Tuesday evening with ducks

Lol i wonder if you could make it so he has to give 24 hours notice before he comes round. That’d be v lol.

2 Likes

Just all about policing womens bodies isn’t it, really. :angry:

2 Likes

I just bought train beers, i wasnt going to but ive been on public transport or waiting for public transport for 4hrs!
@iamwiggy great bunch o lad

5 Likes

I dont appreciate you sending my nudes :frowning: they were for your eyes only

5 Likes

Should see the state of this spot on my leg

Celine Dion won for Switzerland in '88? Whaaaa? Dual citizenship?

I’m intrigued by this Eurovision you speak of.

Here are some ducklings crossing a road!

9 Likes

Feel totally drained. to the point I really can’t be arsed with dinner.

DUCKS

would smash

2 Likes

What’s stopping you?

(Don’t forget the garlic bread)

Fucking great with cheap supermarket sausage rolls it turns out.

1 Like

Someone has keyed my car.

As I went to the dentists this morning I got to work late so had to park on the street instead of the work car park.

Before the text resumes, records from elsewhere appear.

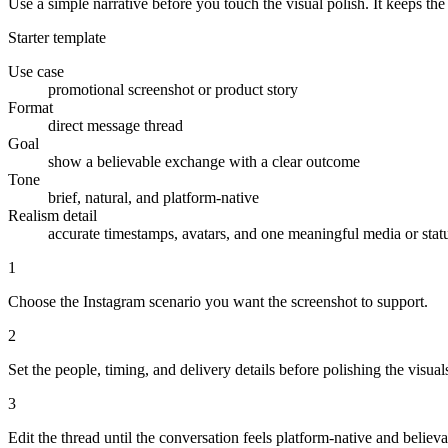
Use a simple narrative before you touch the visual polish. It keeps th
Starter template
Use case
promotional screenshot or product story
Format
direct message thread
Goal
show a believable exchange with a clear outcome
Tone
brief, natural, and platform-native
Realism detail
accurate timestamps, avatars, and one meaningful media or stat
1
Choose the Instagram scenario you want the screenshot to support.
2
Set the people, timing, and delivery details before polishing the visual
3
Edit the thread until the conversation feels platform-native and believa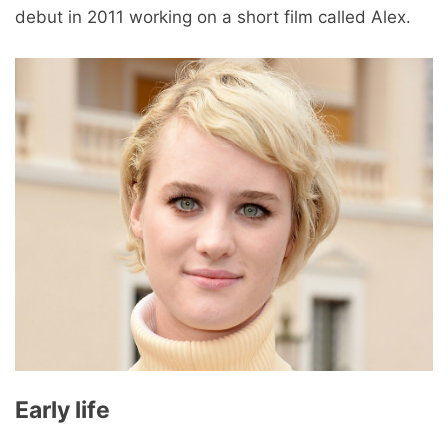
debut in 2011 working on a short film called Alex.
Early life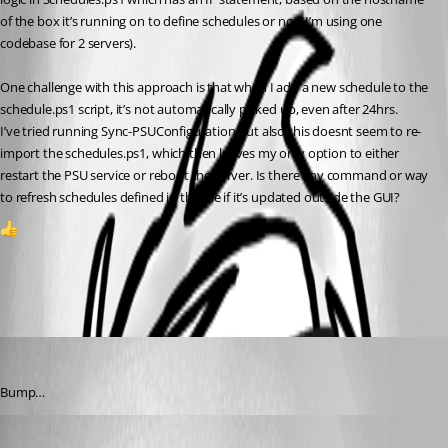
of the box it’s running on to define schedules or not (I’m using one 
codebase for 2 servers).
One challenge with this approach is that when I add a new schedule to the 
schedule.ps1 script, it’s not automatically picked up, even after 24hrs.
I’ve tried running Sync-PSUConfiguration but also this doesnt seem to re-
import the schedules.ps1, which then leaves my only option to either 
restart the PSU service or reboot the server. Is there any command or way 
to refresh schedules defined in this file if it’s updated outside the GUI?
1
All Comments (3)
Oldest first
insomniacc
Published 2 years ago
Bump…
Adam Driscoll
Published 2 years ago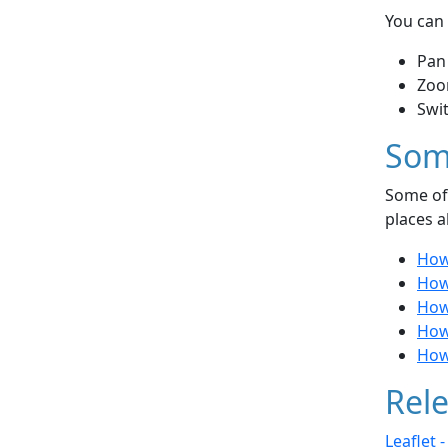
You can 
Pan
Zoo
Swi
Som
Some of 
places a
How
How 
How
How
How
Rele
Leaflet 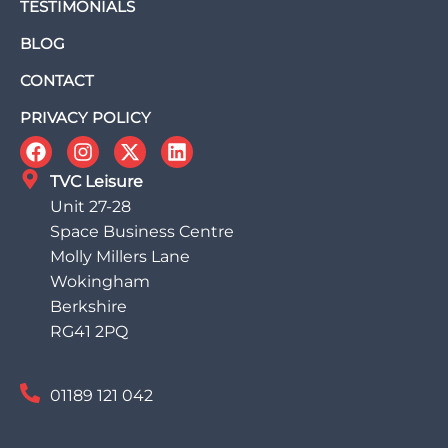
TESTIMONIALS
BLOG
CONTACT
PRIVACY POLICY
TVC Leisure
Unit 27-28
Space Business Centre
Molly Millers Lane
Wokingham
Berkshire
RG41 2PQ
01189 121 042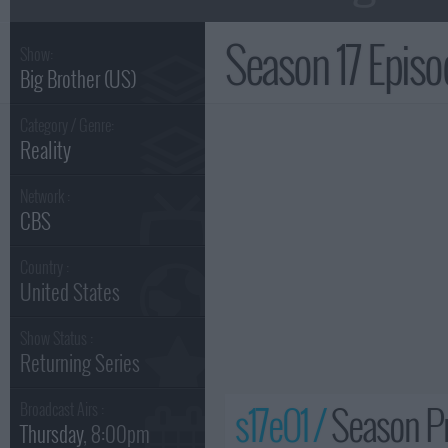
Season 17 Epis
Show:
Big Brother (US)
Category / Genre:
Reality
Network :
CBS
Country :
United States
Show Status :
Returning Series
s17e01 /
Season Pr
Broadcast Airs :
Thursday
, 8:00pm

To make things worse I only got the car back from being resprayed last week due to me being an idiot.

Not happy.

Oh that’s shitty :frowning:

1 Like

Would never forget garlic bread!
But it’s too late. Dinner is just about to be served and it’s not layers of pasta, sauce and cheese :sob:

Evening all. Abandoned my run earlier to hang out with these guys. They say hi too

5 Likes

Going to see the beths

3 Likes

Some of the guests on Great British Menu this year (Roni Size, Skepta) have been bonkers

Geese technically but yanno

Did he ask to take his leftovers home in a brown paper bag?

5 Likes

Saw quite a few paradise shelducks in New Zealand - didn’t know shelducks were a thing before that.